Às 9h30 desta terça-feira, o motoqueiro voltou ao prédio acompanhado de um grupo não identificado. Além das ameaças e xingamentos, também impediram o acesso de clientes ao prédio do jornal.

Eles dispersaram-se antes da chegada da PM e da Guarda Municipal, mas voltaram a intimidar mais duas vezes somente na manhã desta terça.

Para as funcionárias da empresa, todas mulheres e melindradas durante o turno de trabalho da manhã, o bando gritava: “racista, sai do prédio se for mulher”.

Uma senhora que fazia a limpeza das vidraças foi xingada várias vezes e sequer sabia o motivo das agressões. A sede da empresa tem sistema de monitoramento por câmeras e as imagens serão disponibilizadas à justiça e à polícia.

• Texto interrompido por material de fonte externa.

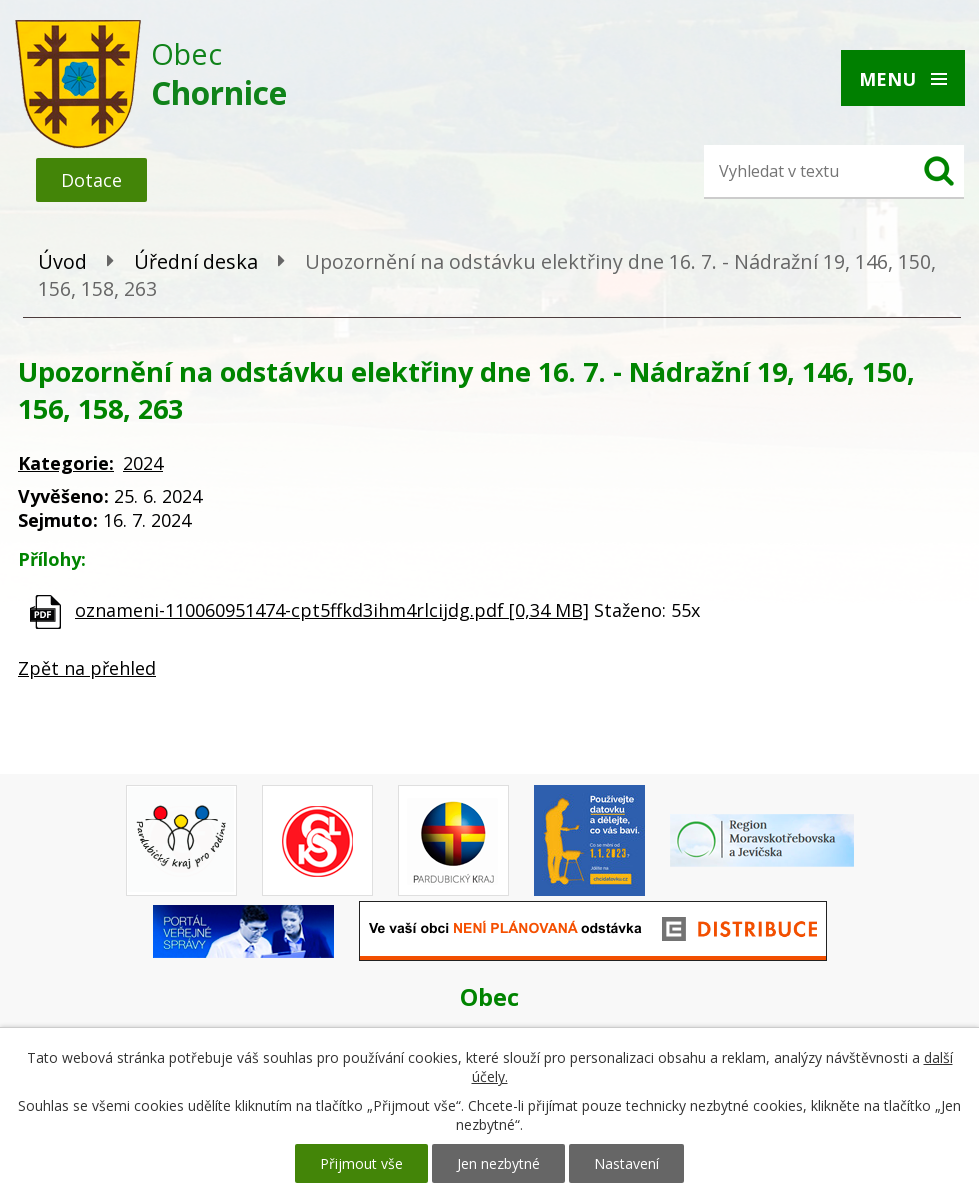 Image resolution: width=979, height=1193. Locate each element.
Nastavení (626, 1163)
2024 (143, 463)
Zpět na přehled (87, 668)
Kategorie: (66, 463)
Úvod (62, 261)
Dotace (91, 180)
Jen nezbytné (498, 1163)
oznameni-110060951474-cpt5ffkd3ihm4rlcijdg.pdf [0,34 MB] (332, 610)
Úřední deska (196, 261)
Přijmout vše (361, 1163) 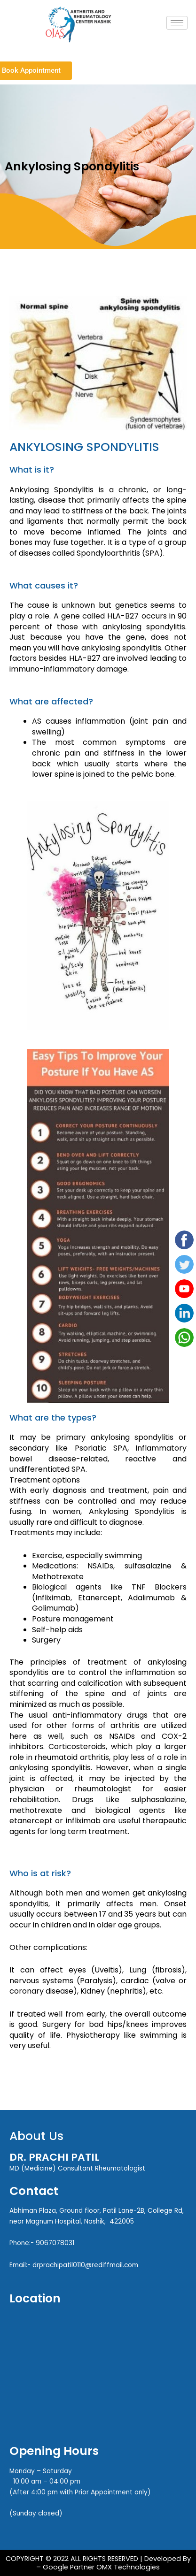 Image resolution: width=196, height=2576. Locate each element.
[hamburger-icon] (177, 23) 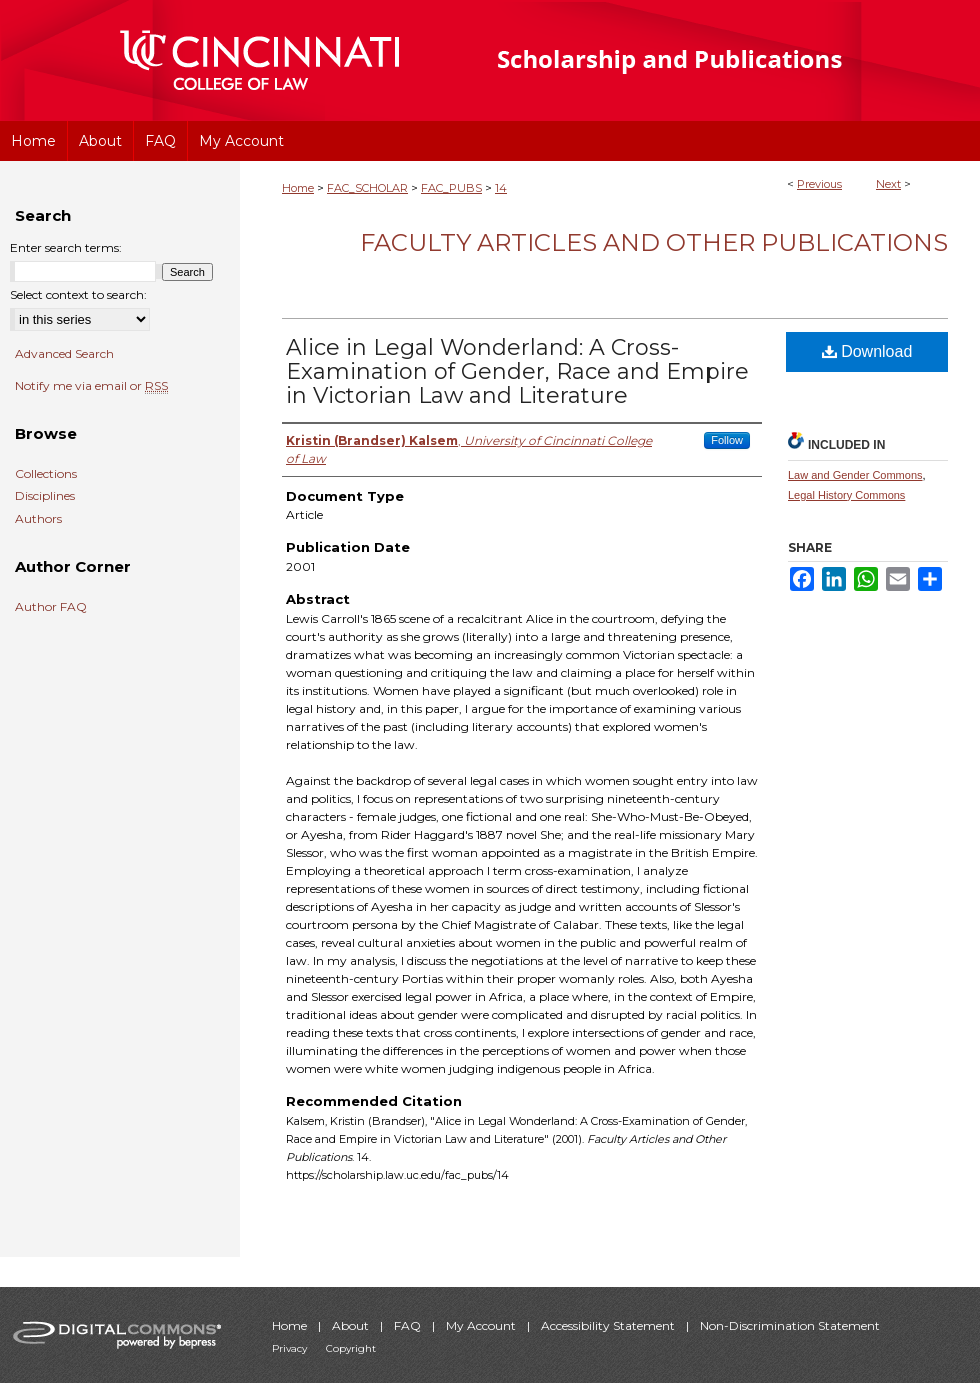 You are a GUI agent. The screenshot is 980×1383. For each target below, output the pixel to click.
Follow (727, 440)
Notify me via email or (91, 386)
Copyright (351, 1348)
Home (298, 188)
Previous (819, 184)
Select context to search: (78, 294)
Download (867, 351)
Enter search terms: (66, 247)
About (352, 1325)
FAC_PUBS (451, 188)
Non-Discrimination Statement (790, 1325)
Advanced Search (64, 353)
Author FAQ (51, 607)
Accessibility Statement (609, 1325)
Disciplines (45, 496)
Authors (38, 519)
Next (888, 184)
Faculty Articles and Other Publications (654, 242)
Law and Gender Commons (855, 475)
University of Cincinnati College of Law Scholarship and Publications (705, 60)
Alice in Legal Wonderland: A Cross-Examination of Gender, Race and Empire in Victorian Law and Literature (517, 371)
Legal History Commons (846, 495)
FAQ (409, 1325)
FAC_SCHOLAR (367, 188)
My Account (482, 1325)
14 (501, 188)
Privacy (291, 1348)
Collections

Professora foi impedida de entrar no DIARINHO

Flávia Cristina Machado Antunes Neves, 42 anos, estava chegando na sede do DIARINHO no momento em que os motociclistas faziam a manifestação de intimidação e ficou revoltada. “Eu sou cliente do DIARINHO. Sou negra e fico revoltada. Se a gente quer lutar pelos direitos das minorias, não é através do vitimismo, é através da lei”, disse Flávia, que é professora.

Ela teve a passagem impedida pelo bando. “Eu vi naquela manifestação um oportunismo, não uma manifestação. Se ele fez um boletim de ocorrência, ele que espere a justiça através da lei. Aquilo ali foi um absurdo. Ele estacionou atrás do carro, ele obstruiu a passagem da pessoa. Não é porque é motoboy que ele pode cometer infrações, isso que me revolta”, argumentou.

Flávia ainda contou que ficou sabendo de toda a situação e percebeu que o motoboy inverteu a narrativa. “A menina pediu pra ele sair, e ele inverteu toda a história, para se vitimizar. Se ele quisesse fazer justiça, teria feito o BO, uma reclamação à Justiça. Fazer aquela coisa ridícula, atrapalhar o trânsito, a passagem dos clientes, não é esse tipo de representatividade que nós, negros, queremos”, opinou a professora ouvida pela reportagem.